Work to be completed – One number alone answers this: the count of lines below in which the word "façade" is found.

Stored data –
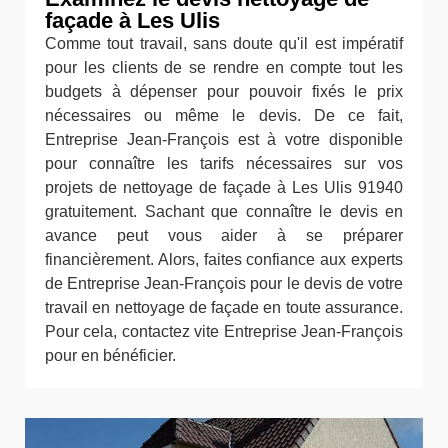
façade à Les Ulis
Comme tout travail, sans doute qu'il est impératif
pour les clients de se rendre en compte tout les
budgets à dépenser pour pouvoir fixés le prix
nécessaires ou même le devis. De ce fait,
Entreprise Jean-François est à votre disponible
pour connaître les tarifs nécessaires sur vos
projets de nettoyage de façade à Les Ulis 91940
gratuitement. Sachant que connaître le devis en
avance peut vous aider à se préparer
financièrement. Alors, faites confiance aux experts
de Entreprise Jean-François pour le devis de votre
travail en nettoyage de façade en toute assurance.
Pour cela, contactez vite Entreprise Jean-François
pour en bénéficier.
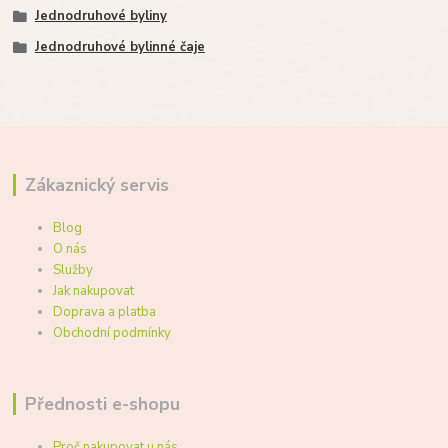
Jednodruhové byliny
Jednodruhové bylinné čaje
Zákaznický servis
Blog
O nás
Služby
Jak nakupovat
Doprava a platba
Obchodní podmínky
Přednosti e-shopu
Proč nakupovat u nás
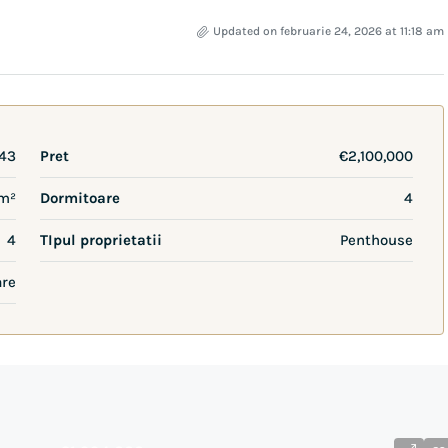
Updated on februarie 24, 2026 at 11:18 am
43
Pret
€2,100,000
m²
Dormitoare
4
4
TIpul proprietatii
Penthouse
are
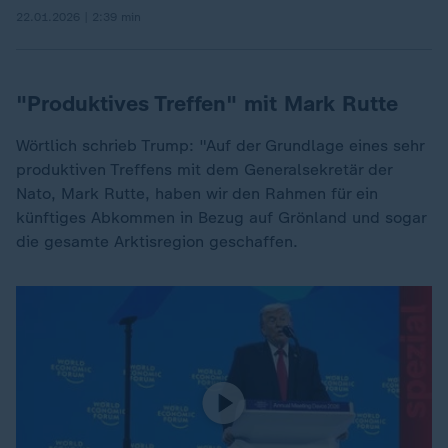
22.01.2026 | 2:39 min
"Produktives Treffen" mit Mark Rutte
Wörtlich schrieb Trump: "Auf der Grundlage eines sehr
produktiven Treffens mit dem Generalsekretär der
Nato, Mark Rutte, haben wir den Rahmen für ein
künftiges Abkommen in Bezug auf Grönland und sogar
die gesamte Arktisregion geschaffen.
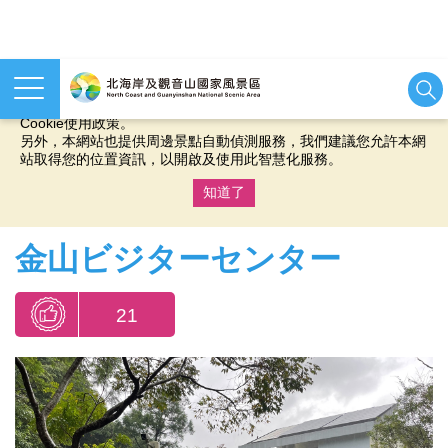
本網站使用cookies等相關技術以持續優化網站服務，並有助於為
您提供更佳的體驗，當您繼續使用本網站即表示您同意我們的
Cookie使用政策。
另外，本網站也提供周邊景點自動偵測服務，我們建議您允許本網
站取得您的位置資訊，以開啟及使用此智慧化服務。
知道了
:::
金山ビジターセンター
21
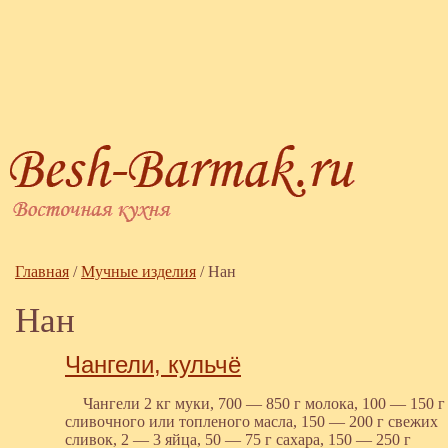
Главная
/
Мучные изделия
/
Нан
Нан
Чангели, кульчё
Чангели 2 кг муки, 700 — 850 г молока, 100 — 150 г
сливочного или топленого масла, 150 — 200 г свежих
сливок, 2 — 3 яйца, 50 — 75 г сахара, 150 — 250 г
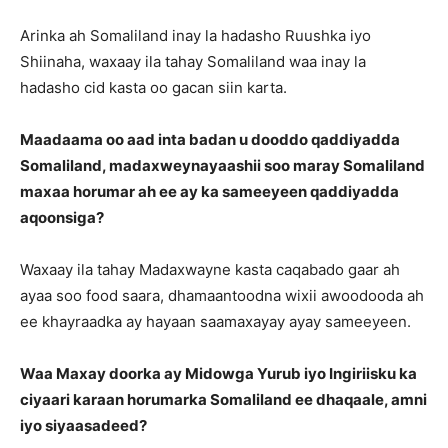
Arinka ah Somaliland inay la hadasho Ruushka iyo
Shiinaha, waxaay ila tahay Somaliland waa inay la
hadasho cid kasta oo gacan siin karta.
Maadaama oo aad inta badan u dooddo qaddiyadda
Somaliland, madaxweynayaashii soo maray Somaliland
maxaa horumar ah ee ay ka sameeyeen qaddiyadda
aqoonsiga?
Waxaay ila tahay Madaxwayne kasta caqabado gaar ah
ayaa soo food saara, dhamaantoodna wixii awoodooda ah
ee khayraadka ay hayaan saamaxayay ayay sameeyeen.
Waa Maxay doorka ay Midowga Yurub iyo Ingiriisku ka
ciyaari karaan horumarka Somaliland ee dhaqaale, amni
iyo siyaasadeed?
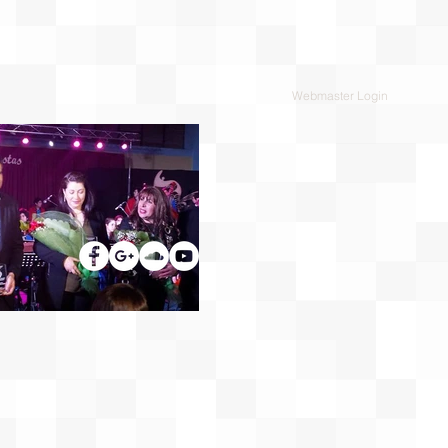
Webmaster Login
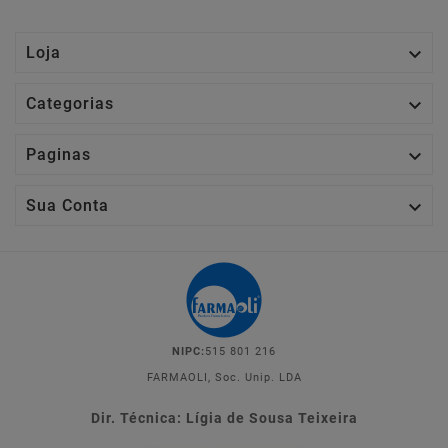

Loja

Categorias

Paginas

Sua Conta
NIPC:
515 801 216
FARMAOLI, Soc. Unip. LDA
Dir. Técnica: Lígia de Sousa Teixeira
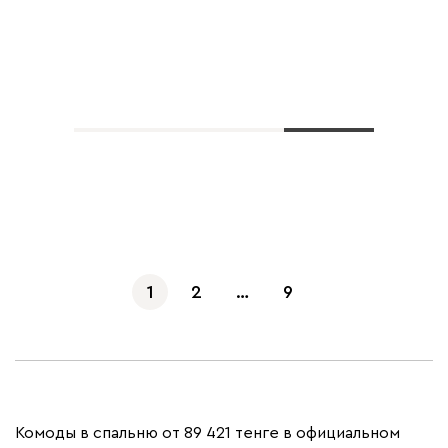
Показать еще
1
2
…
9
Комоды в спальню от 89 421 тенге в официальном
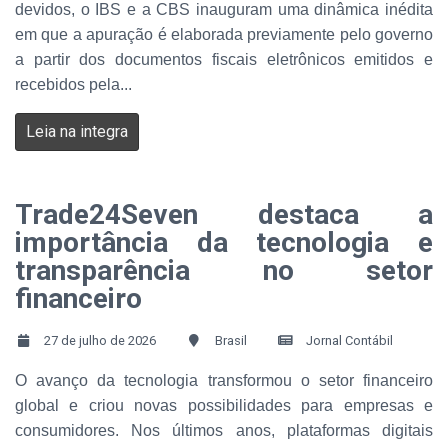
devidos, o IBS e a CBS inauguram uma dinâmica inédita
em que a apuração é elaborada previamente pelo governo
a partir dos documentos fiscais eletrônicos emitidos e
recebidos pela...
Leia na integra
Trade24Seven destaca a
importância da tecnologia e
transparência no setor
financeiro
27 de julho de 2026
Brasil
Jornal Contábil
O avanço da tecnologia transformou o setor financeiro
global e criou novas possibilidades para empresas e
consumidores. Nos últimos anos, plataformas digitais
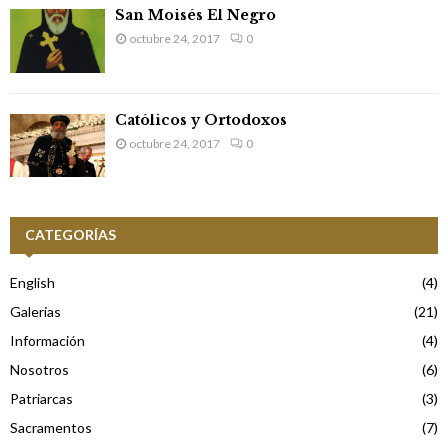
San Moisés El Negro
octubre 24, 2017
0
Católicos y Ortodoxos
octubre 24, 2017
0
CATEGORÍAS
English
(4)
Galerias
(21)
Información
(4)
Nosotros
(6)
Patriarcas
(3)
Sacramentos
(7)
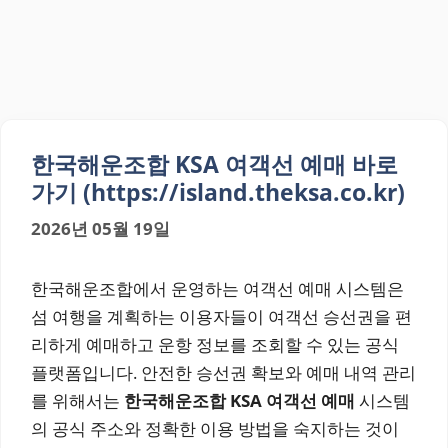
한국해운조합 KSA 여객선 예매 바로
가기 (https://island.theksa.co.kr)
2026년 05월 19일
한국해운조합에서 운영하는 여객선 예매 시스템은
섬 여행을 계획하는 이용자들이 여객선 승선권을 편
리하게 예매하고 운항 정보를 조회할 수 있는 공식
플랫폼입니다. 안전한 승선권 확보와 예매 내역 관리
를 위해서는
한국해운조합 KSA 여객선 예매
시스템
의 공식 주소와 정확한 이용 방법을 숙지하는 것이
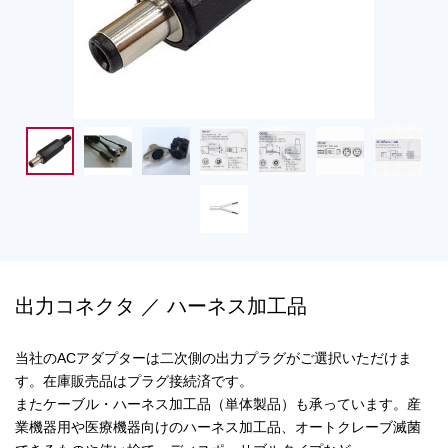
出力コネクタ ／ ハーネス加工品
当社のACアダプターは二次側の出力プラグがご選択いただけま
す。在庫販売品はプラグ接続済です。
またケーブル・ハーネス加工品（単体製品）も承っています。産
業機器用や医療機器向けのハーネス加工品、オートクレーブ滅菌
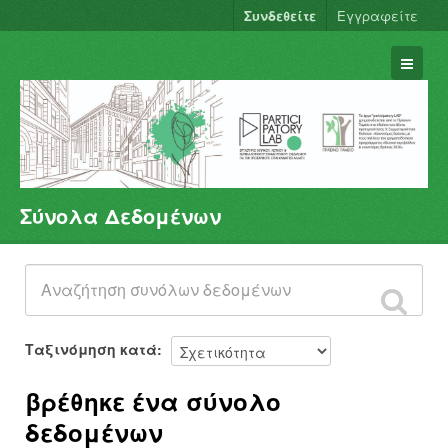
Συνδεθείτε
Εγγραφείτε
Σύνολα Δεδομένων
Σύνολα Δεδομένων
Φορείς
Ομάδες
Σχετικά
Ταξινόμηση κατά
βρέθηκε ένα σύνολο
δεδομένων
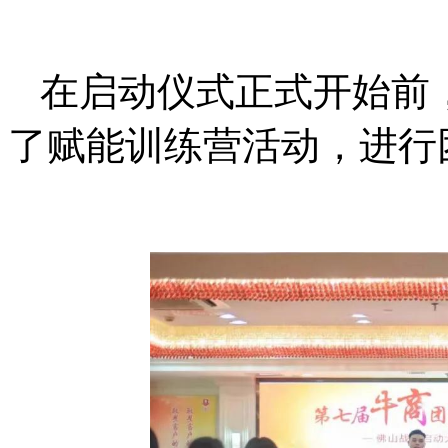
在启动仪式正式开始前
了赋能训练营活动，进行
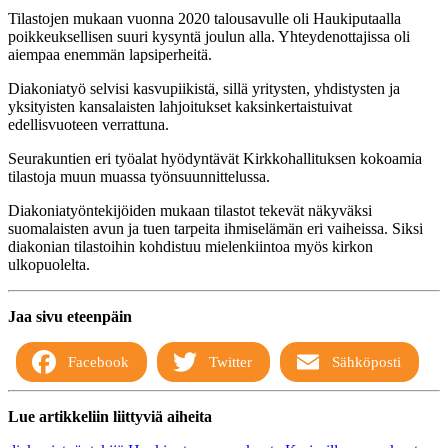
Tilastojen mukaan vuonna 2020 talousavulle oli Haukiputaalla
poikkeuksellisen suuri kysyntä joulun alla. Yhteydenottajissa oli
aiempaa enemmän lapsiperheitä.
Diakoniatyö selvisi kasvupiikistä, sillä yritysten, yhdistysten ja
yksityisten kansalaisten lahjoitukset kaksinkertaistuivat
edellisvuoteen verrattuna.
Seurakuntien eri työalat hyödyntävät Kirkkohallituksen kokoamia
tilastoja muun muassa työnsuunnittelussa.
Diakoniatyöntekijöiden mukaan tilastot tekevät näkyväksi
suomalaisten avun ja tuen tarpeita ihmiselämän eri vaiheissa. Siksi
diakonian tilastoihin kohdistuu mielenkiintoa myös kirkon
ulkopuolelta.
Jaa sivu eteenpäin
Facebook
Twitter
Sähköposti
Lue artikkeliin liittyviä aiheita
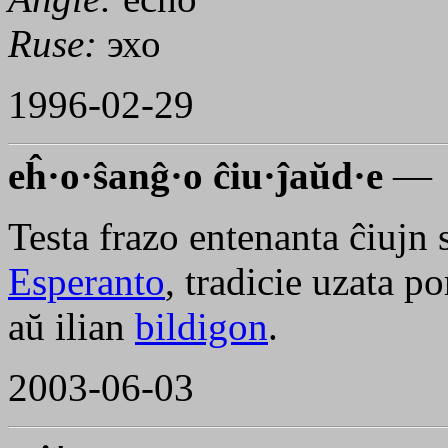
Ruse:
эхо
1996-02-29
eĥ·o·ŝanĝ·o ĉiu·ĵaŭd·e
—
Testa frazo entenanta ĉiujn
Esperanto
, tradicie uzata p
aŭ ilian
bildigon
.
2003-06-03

Your response – 3